#### SOURCE MATERIAL
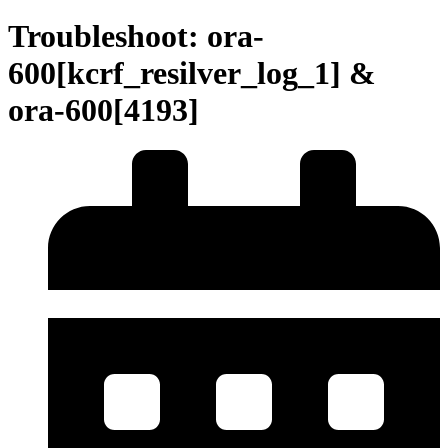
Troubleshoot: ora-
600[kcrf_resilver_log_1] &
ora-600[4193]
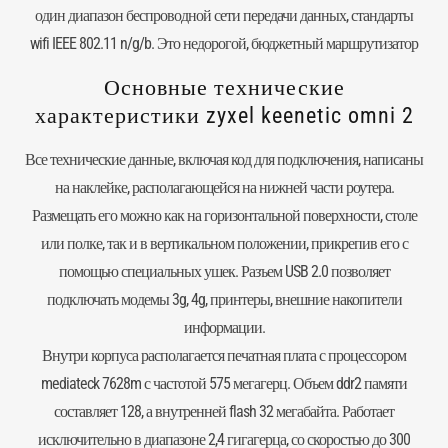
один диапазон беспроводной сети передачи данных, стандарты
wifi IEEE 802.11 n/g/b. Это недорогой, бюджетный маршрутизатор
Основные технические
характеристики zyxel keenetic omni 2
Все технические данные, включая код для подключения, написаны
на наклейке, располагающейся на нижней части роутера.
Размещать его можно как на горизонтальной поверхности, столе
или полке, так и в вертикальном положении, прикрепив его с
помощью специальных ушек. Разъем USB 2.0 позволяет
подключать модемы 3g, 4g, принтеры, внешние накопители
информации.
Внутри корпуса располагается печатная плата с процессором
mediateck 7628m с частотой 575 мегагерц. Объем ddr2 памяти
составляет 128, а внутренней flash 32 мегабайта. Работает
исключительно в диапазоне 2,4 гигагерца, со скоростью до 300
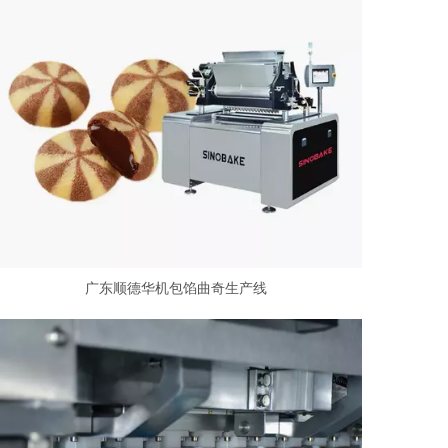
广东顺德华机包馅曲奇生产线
########
## PROBLEM
Scan the preceding listing for the string "технические" and copy every line where it occurs.

## ANSWER
Основные технические
Все технические данные, включая код для подключения, написаны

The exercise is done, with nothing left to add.